T: O(n*L), n is words list size, L is word len

S: O(1)

class Solution {
    public boolean validWordSquare(List<String> words) {
        int n = words.size();
        
        for (int i = 0; i < n; i++) { // n is col len
            String word = words.get(i);
            for (int j = 0; j < word.length(); j++) {
                // j >= n, word is too long (in row length, so n can't compare with row len)
                // words.get(j).length() <= i, col len is shorter than i
                if (j >= n || 
                    words.get(j).length() <= i ||
                    word.charAt(j) != words.get(j).charAt(i)) {
                    return false;
                }
            }
        }
        return true;
    }
}

filled with empty in matrix, then compare if (w[i][j] != w[j][i])

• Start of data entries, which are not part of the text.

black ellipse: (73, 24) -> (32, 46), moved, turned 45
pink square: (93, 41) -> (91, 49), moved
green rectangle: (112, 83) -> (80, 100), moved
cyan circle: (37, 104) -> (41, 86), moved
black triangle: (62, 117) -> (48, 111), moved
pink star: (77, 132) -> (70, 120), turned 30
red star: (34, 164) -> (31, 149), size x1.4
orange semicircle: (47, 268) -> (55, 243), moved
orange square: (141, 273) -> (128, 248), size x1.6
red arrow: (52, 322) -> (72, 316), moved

T: O(n^2), n is Square side length

S: O(n^2)

class Solution {
    public boolean validWordSquare(List<String> words) {
        // check entire size is legal, max word size should equal to words list size
        int len = 0;
        for (String w : words) {
            len = Math.max(w.length(), len);
        }
        if (words.size() != len) {
            return false;
        }
        
        char w[][] = new char[len][len];
        for (int i = 0; i < len; i++) {
            StringBuilder str = new StringBuilder(words.get(i));
            int spaces = len - str.length();
            
            // fill out the empty to make all words in the same length
            for (int s = 0; s < spaces; s++) { // str length will change, so cant write in loop
                str.append(" ");    
            }
            w[i] = str.toString().toCharArray();
        }
        
        // compare w(row,col) == w(col, row)
        for (int i = 0; i < len; i++) {
            for (int j = 0; j < len; j++) {
                if (w[i][j] != w[j][i]) {
                    return false;
                }
            }
        }
        return true;
    }
}